* **Aim of the task**:
Your job is to print, exactly, the lines in the data below from the line with "Plaukų vaškas" through the line with "рабочий диапазон", both included, and to omit any picture.

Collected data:

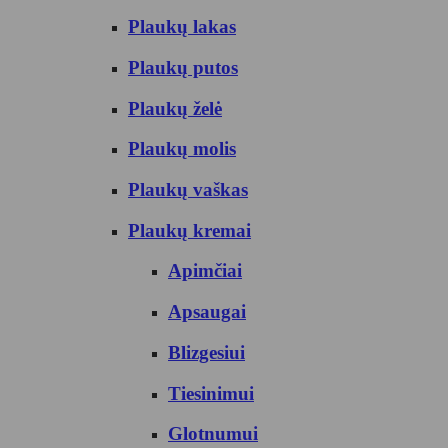
Plaukų lakas
Plaukų putos
Plaukų želė
Plaukų molis
Plaukų vaškas
Plaukų kremai
Apimčiai
Apsaugai
Blizgesiui
Tiesinimui
Glotnumui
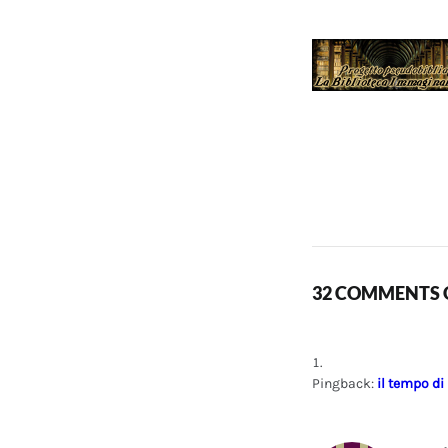
32 COMMENTS O
Pingback:
il tempo di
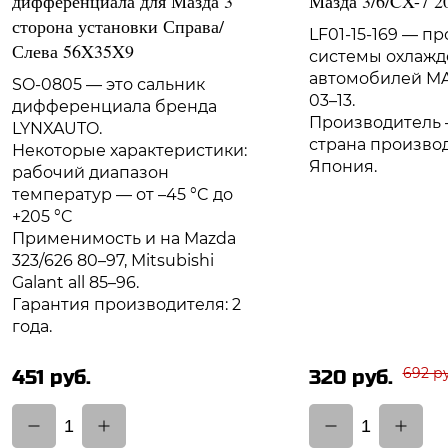
дифференциала для Мазда 3
Мазда 3/6/CX-7 2
сторона установки Справа/
LF01-15-169 — п
Слева 56X35X9
системы охлажд
автомобилей MA
SO-0805 — это сальник
03–13.
дифференциала бренда
Производитель
LYNXAUTO.
страна произво
Некоторые характеристики:
Япония.
рабочий диапазон
температур — от –45 °C до
+205 °C
Применимость и на Mazda
323/626 80–97, Mitsubishi
Galant all 85–96.
Гарантия производителя: 2
года.
692 ру
451 руб.
320 руб.
1
1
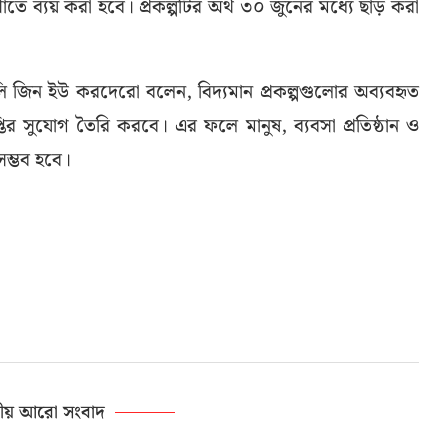
ে ব্যয় করা হবে। প্রকল্পটির অর্থ ৩০ জুনের মধ্যে ছাড় করা
 লেসলি জিন ইউ করদেরো বলেন, বিদ্যমান প্রকল্পগুলোর অব্যবহৃত
্রাপ্তির সুযোগ তৈরি করবে। এর ফলে মানুষ, ব্যবসা প্রতিষ্ঠান ও
সম্ভব হবে।
ীয় আরো সংবাদ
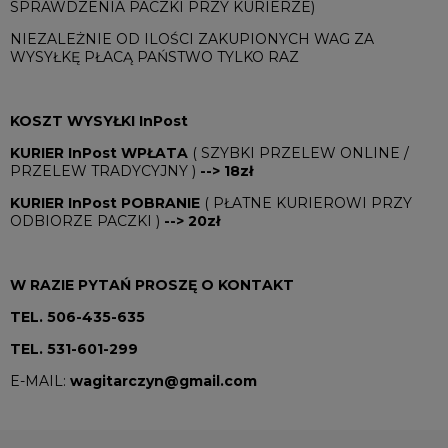
SPRAWDZENIA PACZKI PRZY KURIERZE)
NIEZALEŻNIE OD ILOŚCI ZAKUPIONYCH WAG ZA
WYSYŁKĘ PŁACĄ PAŃSTWO TYLKO RAZ
KOSZT WYSYŁKI InPost
KURIER InPost WPŁATA
( SZYBKI PRZELEW ONLINE /
PRZELEW TRADYCYJNY )
--> 18zł
KURIER InPost POBRANIE
( PŁATNE KURIEROWI PRZY
ODBIORZE PACZKI )
--> 20zł
W RAZIE PYTAŃ PROSZĘ O KONTAKT
TEL. 506-435-635
TEL. 531-601-299
E-MAIL:
wagitarczyn@gmail.com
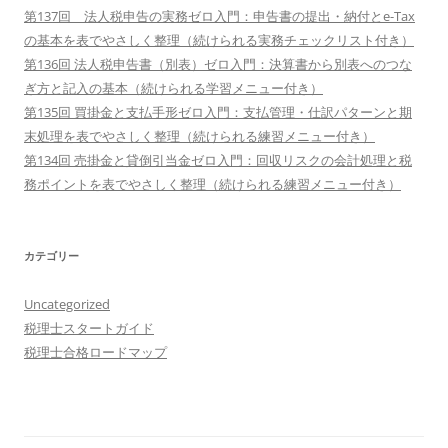
第137回 法人税申告の実務ゼロ入門：申告書の提出・納付とe-Tax
の基本を表でやさしく整理（続けられる実務チェックリスト付き）
第136回 法人税申告書（別表）ゼロ入門：決算書から別表へのつな
ぎ方と記入の基本（続けられる学習メニュー付き）
第135回 買掛金と支払手形ゼロ入門：支払管理・仕訳パターンと期
末処理を表でやさしく整理（続けられる練習メニュー付き）
第134回 売掛金と貸倒引当金ゼロ入門：回収リスクの会計処理と税
務ポイントを表でやさしく整理（続けられる練習メニュー付き）
カテゴリー
Uncategorized
税理士スタートガイド
税理士合格ロードマップ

* **Task solution**:
Plaukų vaškas
Plaukų kremai
Apimčiai
Apsaugai
Blizgesiui
Tiesinimui
Glotnumui
32 COMMENTS O
Pingback:
il tempo di
дифференциала для Мазда 3
Мазда 3/6/CX-7 2
сторона установки Справа/
LF01-15-169 — п
Слева 56X35X9
системы охлажд
автомобилей MA
SO-0805 — это сальник
03–13.
дифференциала бренда
Производитель
LYNXAUTO.
страна произво
Некоторые характеристики:
Япония.
рабочий диапазон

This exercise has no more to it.